Po 18 dniach neurony były dojrzałe, połączone ze sobą i zbudowały sieć neuronalną. Reprezentatywne obrazy fluorescencyjne pokazują dojrzałe neurony po 18 dniach przy użyciu selektywnych markerów. Inkubacja kultur z próbkami pacjentów wytworzyła intensywny sygnał fluorescencyjny, ponieważ zawiera on autoprzeciwciała, które rozpoznały receptor NMDA obecny na powierzchni neuronów.

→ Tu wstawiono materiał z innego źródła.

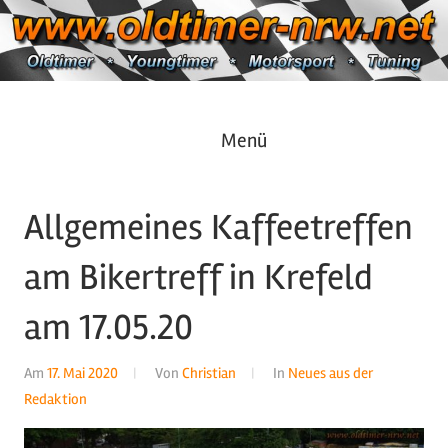
Zum
Inhalt
springen
Oldtimer
https://oldtimer-
Menü
*
Youngtimer
nrw.net
*
Allgemeines Kaffeetreffen
Motorsport
*
am Bikertreff in Krefeld
Tuning
am 17.05.20
Am
17. Mai 2020
Von
Christian
In
Neues aus der
Redaktion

W przeciwieństwie do tego, próbki kontrolne nie wytwarzały sygnału fluorescencyjnego po podaniu do kultur neuronalnych. Zastosowanie NMDA zwiększyło intensywność fluorescencji, na co wskazuje zmiana wewnątrzkomórkowej zielonej fluorescencji. Po zastosowaniu stymulatora neurony potraktowane kontrolną próbką płynu mózgowo-rdzeniowego wykazywały większą różnicę w intensywności fluorescencji niż komórki leczone próbką płynu mózgowo-rdzeniowego pacjenta.

Identyfikacja właściwości i rozbiór hipokampa decydują o czystości kultur. Agregacja komórek jest kluczowym czynnikiem, zwłaszcza w przypadku wykorzystania kultur do celów obrazowania. Ponadto wyhodowane neurony hipokampa można wykorzystać do identyfikacji nowych przeciwciał i ich antygenów docelowych w połączeniu z technikami immunoprecypitacji i spektrometrii mas.

Technika ta pozwoliła na scharakteryzowanie nowej kategorii chorób wywoływanych przez przeciwciała. Dlatego jest niezbędny w badaniu nowej dziedziny nanoimmunologii.